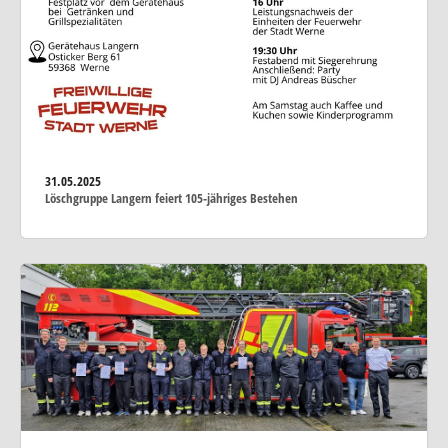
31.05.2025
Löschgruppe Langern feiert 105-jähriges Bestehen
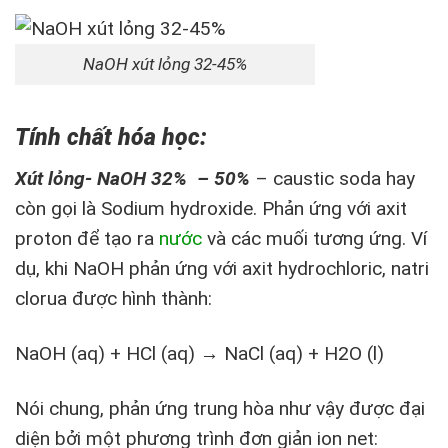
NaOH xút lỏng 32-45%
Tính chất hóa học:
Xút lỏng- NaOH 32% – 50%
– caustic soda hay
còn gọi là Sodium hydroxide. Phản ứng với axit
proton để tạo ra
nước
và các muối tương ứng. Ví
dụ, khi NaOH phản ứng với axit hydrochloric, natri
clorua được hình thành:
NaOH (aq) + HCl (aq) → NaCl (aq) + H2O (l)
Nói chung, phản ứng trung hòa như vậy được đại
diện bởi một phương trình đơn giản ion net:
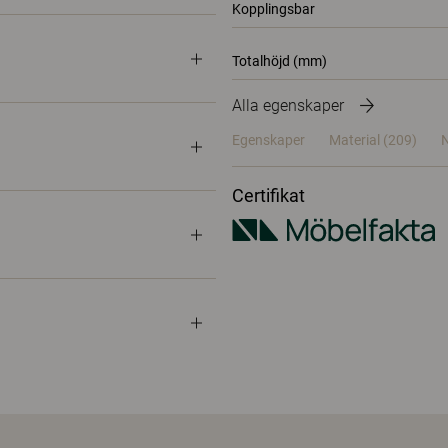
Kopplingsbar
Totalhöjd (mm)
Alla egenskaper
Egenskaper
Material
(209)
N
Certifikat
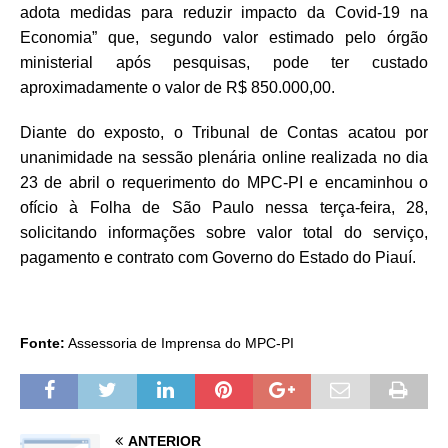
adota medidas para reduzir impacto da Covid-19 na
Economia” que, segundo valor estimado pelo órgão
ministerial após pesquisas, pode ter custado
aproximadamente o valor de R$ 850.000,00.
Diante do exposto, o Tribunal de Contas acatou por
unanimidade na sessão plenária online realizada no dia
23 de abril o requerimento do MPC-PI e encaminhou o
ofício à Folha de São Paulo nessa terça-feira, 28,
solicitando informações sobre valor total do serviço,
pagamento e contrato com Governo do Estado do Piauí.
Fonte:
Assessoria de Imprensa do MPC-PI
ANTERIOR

┄┄┄┄┄┄┄┄┄┄

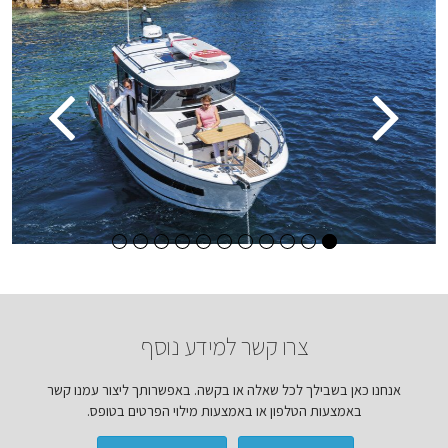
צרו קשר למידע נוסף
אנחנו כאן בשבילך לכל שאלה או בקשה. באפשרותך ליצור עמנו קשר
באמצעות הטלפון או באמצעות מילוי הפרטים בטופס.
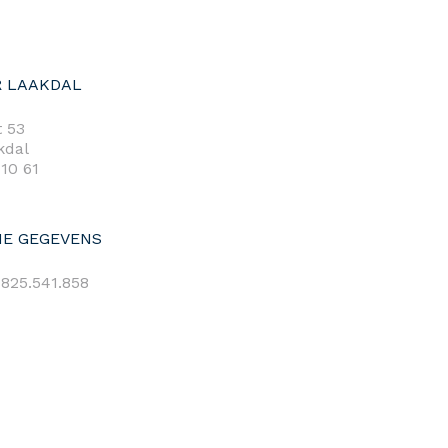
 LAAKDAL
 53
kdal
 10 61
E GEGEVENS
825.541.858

┄┄┄┄┄┄┄┄┄┄

# Task prompt
Keep both end lines and retype everything in the records above from the line containing "Xút lỏng- NaOH 32% – 50%" through the line containing "NaOH (aq) + HCl (aq) → NaCl (aq) + H2O (l)", exactly, with nothing else.

# Solution to the problem
Xút lỏng- NaOH 32% – 50%
– caustic soda hay
còn gọi là Sodium hydroxide. Phản ứng với axit
proton để tạo ra
nước
và các muối tương ứng. Ví
dụ, khi NaOH phản ứng với axit hydrochloric, natri
clorua được hình thành:
NaOH (aq) + HCl (aq) → NaCl (aq) + H2O (l)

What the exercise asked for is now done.